High cost of doing business chocking steel industry

Jun 21, 2013

The young steel industry in Uganda stands at the threshold of opportunity but it is bedeviled by high production costs and cheap imports.

By Oyet Okwera

 
The young steel industry in Uganda stands at the threshold of opportunity but it is bedeviled by high production costs and cheap imports. 
 
For any country to develop its infrastructure, it needs cheap and readily available steel.

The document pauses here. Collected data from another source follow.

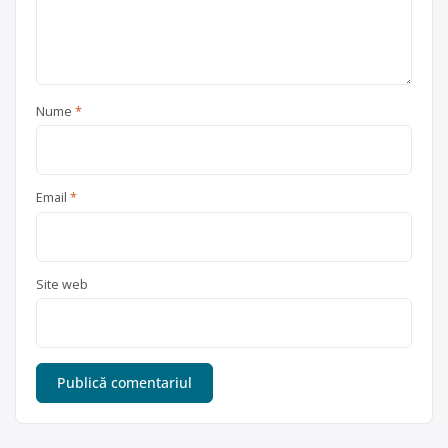
Nume
*
Email
*
Site web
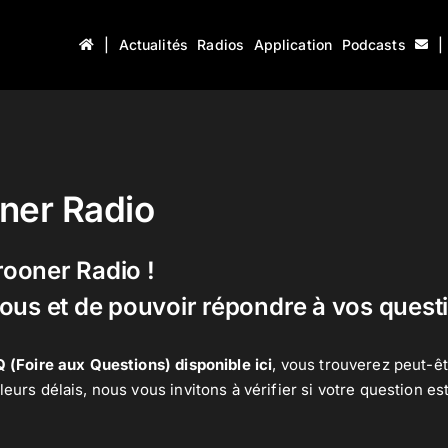
|
Actualités
Radios
Application
Podcasts
|
ner Radio
rooner Radio !
us et de pouvoir répondre à vos quest
 (Foire aux Questions) disponible ici
, vous trouverez peut-ê
rs délais, nous vous invitons à vérifier si votre question est 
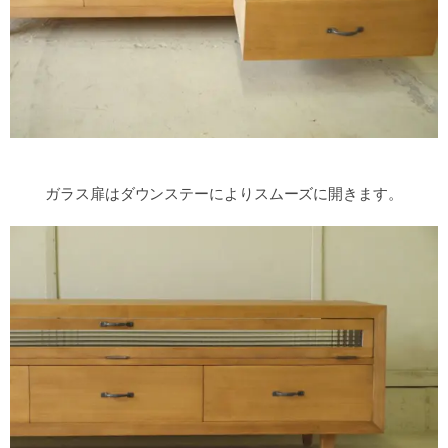
ガラス扉はダウンステーによりスムーズに開きます。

The benefits are more                          if steel production is fully integrated into the local economy.
 
Government figures indicate that demand for steel in Uganda stands at 150,000 tonnes per year, which is more than double the 60,000 tonnes produced annually.
 
The steel industry has been growing at a rate of 30% for imports and -40% for exports per year. 
Players in the steel industry have decried the high costs of production and the prevalence of cheap steel imports from countries such as China, India and Japan.
 
Narendra Jain, the chief executive officer at MM Integrated Steel, said the steel industry in Uganda is not yet fully developed and players are still grappling with the challenge of imported steel. 
High costs 
 
“The cost of doing business in steel exporting and producing countries is relatively low compared to that in Uganda since we are a land locked country,” said Jain.
 
He added that the Government should follow the example of Kenya and Tanzania and provide incentives to encourage local production.
 
“For the steel industry to grow in Uganda there needs to be value addition aimed at encouraging local production.
“By August, we hope to embark on full capacity production and we are confident of producing 40,000 tonnes of quality sheet per annum,” Jain said.
 
Mohsin Hassan, the managing director of Inova, a steel processing company, says high electricity tariffs are the major challenges in the process of manufacturing steel.
 
“We call upon the Government to intervene and subsidise electricity tariffs for local manufacturers to reduce the cost of production,” said Hassan.
 
Resty Nassolo, the business development manager at East African Roofing, cited the prevalence of fake steel products as another challenge.
 
“The cheap and fake products in the market are reducing the profit margins of companies that are producing legitimately.”  
Nassolo said the Government should tighten the policy on standards to encourage the production of quality steel.
 
“We also want the Uganda National Bureau of Standards to start pre-qualification of steel products to discourage fake steel products which are reducing the market margin,” says Nassolo.    
 
Addressing journalists earlier this year during a factory tour at MM Integrated Steel in Jinja, trade minister Amelia Kyambadde noted the lack of a legal frame work for the local steel industry. 
 
“By the end of this year we will have a draft bill ready to be tabled in Parliament,” Kyambadde said
 
New investments 
An Indian investor was recently given a 49-year land lease for iron ore mining in Rugando village, Kanungu district.
Steel Rolling Mills (SRM), owned by local businessman Abid Alam, launched an iron ore smelting plant in Jinja in October 2012.
 
It uses sponge iron, a metallic product from the iron ore, to produce high quality steel bars as compared to those produced from scrap metal. At the launch the company was estimated to produce 6,000 tonnes of steel per month or 72,000 tonnes a year from local ore. 
 
In September 2012 it was reported that China Machine Building International would build a $100m iron ore mining and integrated steel plant in Mbarara district. Construction of the plant, whose start date is not stated will last 18 months.
 
President Yoweri Museveni told a press conference recently that the steel project will spur the much needed development of infrastructure in Uganda.
 
“We need a steel industry very badly because the Government does a lot of construction works,” Museveni said.
 
Uganda has confirmed reserves of iron ore in excess of 100 million tonnes in the eastern and southwestern regions of the country.